2020-06-09 09:49:35,820 - iva.detectnet_v2.dataio.build_converter - INFO - Instantiating a kitti converter
Traceback (most recent call last):
  File "/usr/local/bin/tlt-dataset-convert", line 8, in <module>
  File "./detectnet_v2/scripts/", line 63, in main
  File "./detectnet_v2/dataio/", line 76, in build_converter
  File "./detectnet_v2/dataio/", line 89, in __init__
AssertionError: Invalid number of partitions (1) for random split mode.

and if I set val_split to 0 then it ignores this setting and still divides the dataset into train and val

kitti_config {
  root_directory_path: "/workspace/Git_Repos_Datasets/GDS_V1/"
  image_dir_name: "images/train"
  label_dir_name: "annotations/train"
  image_extension: ".jpg"
  partition_mode: "random"
  num_partitions: 2
  val_split: 0
  num_shards: 1
image_directory_path: "/workspace/Git_Repos_Datasets/GDS_V1/"
2020-06-09 09:51:58,936 - iva.detectnet_v2.dataio.build_converter - INFO - Instantiating a kitti converter
2020-06-09 09:51:58,952 - iva.detectnet_v2.dataio.kitti_converter_lib - INFO - Num images in
Train: 3500	Val: 874
2020-06-09 09:51:58,952 - iva.detectnet_v2.dataio.kitti_converter_lib - INFO - Validation data in partition 0. Hence, while choosing the validationset during training choose validation_fold 0.
2020-06-09 09:51:58,954 - iva.detectnet_v2.dataio.dataset_converter_lib - INFO - Writing partition 0, shard 0
/usr/local/lib/python2.7/dist-packages/iva/detectnet_v2/dataio/ VisibleDeprecationWarning: Reading unicode strings without specifying the encoding argument is deprecated. Set the encoding, use None for the system default.
/usr/local/lib/python2.7/dist-packages/iva/detectnet_v2/dataio/ UserWarning: genfromtxt: Empty input file: "/workspace/Git_Repos_Datasets/GDS_V1/annotations/train/0973.txt"
2020-06-09 09:51:59,940 - iva.detectnet_v2.dataio.dataset_converter_lib - INFO - 
Wrote the following numbers of objects:
cars: 1138

2020-06-09 09:51:59,940 - iva.detectnet_v2.dataio.dataset_converter_lib - INFO - Writing partition 1, shard 0
2020-06-09 09:52:03,795 - iva.detectnet_v2.dataio.dataset_converter_lib - INFO - 
Wrote the following numbers of objects:
cars: 4476

2020-06-09 09:52:03,795 - iva.detectnet_v2.dataio.dataset_converter_lib - INFO - Cumulative object statistics
2020-06-09 09:52:03,796 - iva.detectnet_v2.dataio.dataset_converter_lib - INFO - 
Wrote the following numbers of objects:
cars: 5614

2020-06-09 09:52:03,796 - iva.detectnet_v2.dataio.dataset_converter_lib - INFO - Class map. 
Label in GT: Label in tfrecords file 
cars: cars
For the dataset_config in the experiment_spec, please use labels in the tfrecords file, while writing the classmap.

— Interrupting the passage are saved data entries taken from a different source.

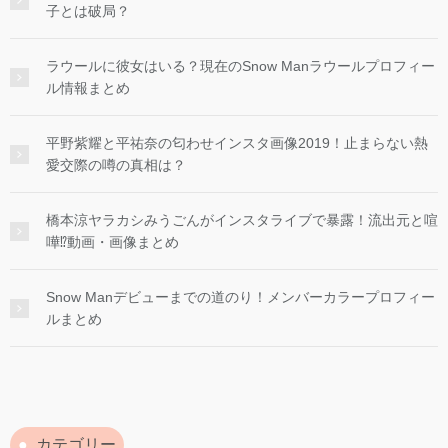
子とは破局？
ラウールに彼女はいる？現在のSnow Manラウールプロフィー
ル情報まとめ
平野紫耀と平祐奈の匂わせインスタ画像2019！止まらない熱
愛交際の噂の真相は？
橋本涼ヤラカシみうごんがインスタライブで暴露！流出元と喧
嘩⁉︎動画・画像まとめ
Snow Manデビューまでの道のり！メンバーカラープロフィー
ルまとめ
カテゴリー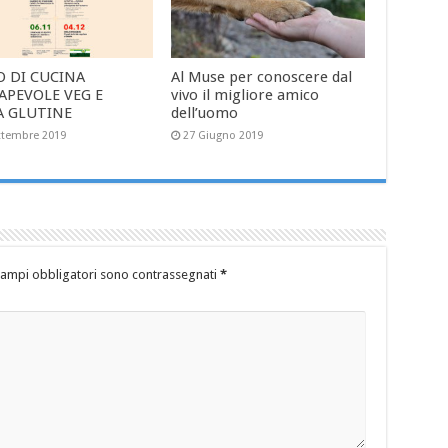
O DI CUCINA
Al Muse per conoscere dal
APEVOLE VEG E
vivo il migliore amico
A GLUTINE
dell’uomo
ttembre 2019
27 Giugno 2019
campi obbligatori sono contrassegnati
*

2020-06-09 09:52:03,796 - iva.detectnet_v2.dataio.dataset_converter_lib - INFO - Tfrecords generation complete.

  1. Please use below to disable spatial_augmentation

spatial_augmentation {
hflip_probability: 0.0
vflip_probability: 0.0
zoom_min: 1.0
zoom_max: 1.0
translate_max_x: 0.0
translate_max_y: 0.0

  1. Please set val_split to a very small value, like 0.001

Thank you @Morganh . Your last answer solves the problems.